Please reproduce the listing verbatim, without its images.

• • •

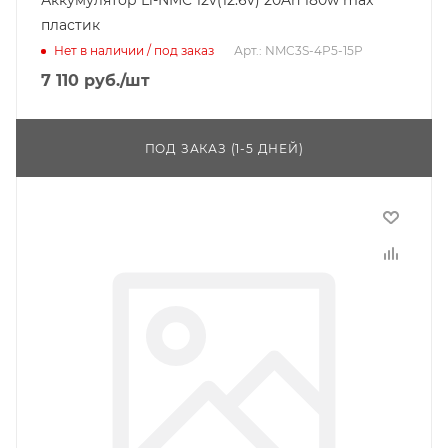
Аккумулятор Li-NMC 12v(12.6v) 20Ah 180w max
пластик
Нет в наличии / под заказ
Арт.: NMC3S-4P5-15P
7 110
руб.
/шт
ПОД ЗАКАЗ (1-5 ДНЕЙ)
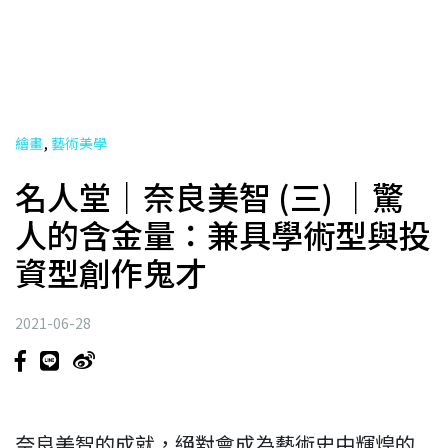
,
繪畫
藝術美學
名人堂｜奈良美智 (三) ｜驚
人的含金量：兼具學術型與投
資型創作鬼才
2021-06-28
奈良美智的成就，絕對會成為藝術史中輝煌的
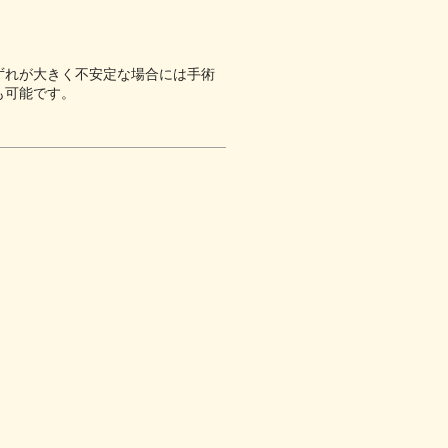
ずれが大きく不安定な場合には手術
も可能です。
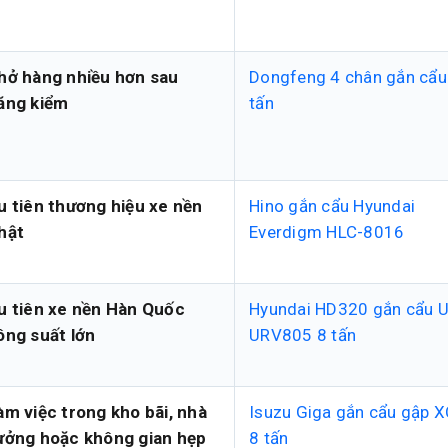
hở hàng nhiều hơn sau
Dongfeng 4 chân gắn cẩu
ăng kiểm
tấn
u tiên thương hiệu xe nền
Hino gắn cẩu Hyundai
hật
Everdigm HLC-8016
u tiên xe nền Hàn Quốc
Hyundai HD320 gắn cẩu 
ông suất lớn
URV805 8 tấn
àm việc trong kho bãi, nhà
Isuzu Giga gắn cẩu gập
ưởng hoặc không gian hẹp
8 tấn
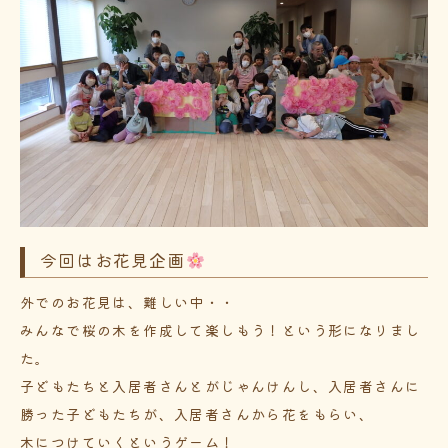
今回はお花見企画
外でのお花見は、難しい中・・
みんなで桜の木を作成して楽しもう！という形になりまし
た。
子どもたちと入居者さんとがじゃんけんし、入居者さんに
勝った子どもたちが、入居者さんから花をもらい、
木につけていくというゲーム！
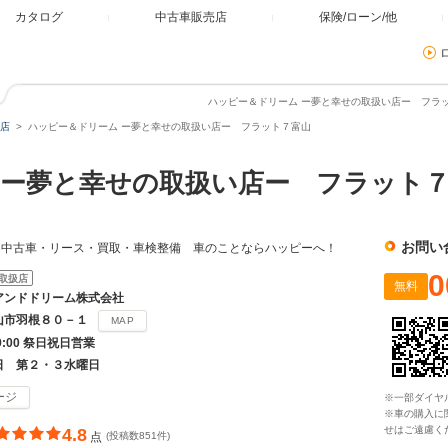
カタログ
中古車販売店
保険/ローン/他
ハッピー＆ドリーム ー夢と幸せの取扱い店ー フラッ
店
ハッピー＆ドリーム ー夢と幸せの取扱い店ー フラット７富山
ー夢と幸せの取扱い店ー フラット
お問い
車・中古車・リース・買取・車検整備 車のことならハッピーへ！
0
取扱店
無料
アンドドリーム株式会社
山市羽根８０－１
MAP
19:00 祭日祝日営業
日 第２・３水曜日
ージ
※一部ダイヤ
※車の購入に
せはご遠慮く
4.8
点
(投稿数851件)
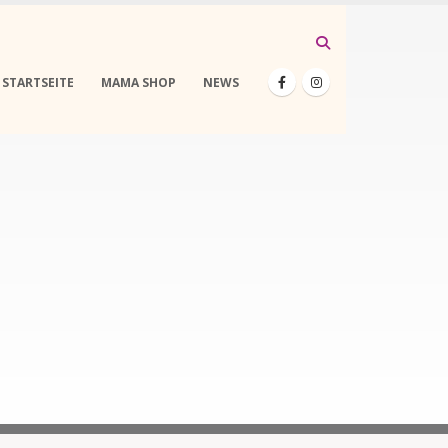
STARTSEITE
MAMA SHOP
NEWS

• • •

» ANSWER BELOW:
Аккумулятор Li-NMC 12v(12.6v) 20Ah 180w max
пластик
Нет в наличии / под заказ
Арт.: NMC3S-4P5-15P
7 110
руб.
/шт
ПОД ЗАКАЗ (1-5 ДНЕЙ)
,
繪畫
藝術美學
名人堂｜奈良美智 (三) ｜驚
人的含金量：兼具學術型與投
資型創作鬼才
2021-06-28
奈良美智的成就，絕對會成為藝術史中輝煌的
ずれが大きく不安定な場合には手術
も可能です。
hở hàng nhiều hơn sau
Dongfeng 4 chân gắn cẩu
ăng kiểm
tấn
u tiên thương hiệu xe nền
Hino gắn cẩu Hyundai
hật
Everdigm HLC-8016
u tiên xe nền Hàn Quốc
Hyundai HD320 gắn cẩu 
ông suất lớn
URV805 8 tấn
àm việc trong kho bãi, nhà
Isuzu Giga gắn cẩu gập
ưởng hoặc không gian hẹp
8 tấn
今回はお花見企画
外でのお花見は、難しい中・・
みんなで桜の木を作成して楽しもう！という形になりまし
た。
子どもたちと入居者さんとがじゃんけんし、入居者さんに
勝った子どもたちが、入居者さんから花をもらい、
木につけていくというゲーム！
カタログ
中古車販売店
保険/ローン/他
ハッピー＆ドリーム ー夢と幸せの取扱い店ー フラッ
店
ハッピー＆ドリーム ー夢と幸せの取扱い店ー フラット７富山
ー夢と幸せの取扱い店ー フラット
お問い
車・中古車・リース・買取・車検整備 車のことならハッピーへ！
0
取扱店
無料
アンドドリーム株式会社
山市羽根８０－１
MAP
19:00 祭日祝日営業
日 第２・３水曜日
ージ
※一部ダイヤ
※車の購入に
せはご遠慮く
4.8
点
(投稿数851件)
STARTSEITE
MAMA SHOP
NEWS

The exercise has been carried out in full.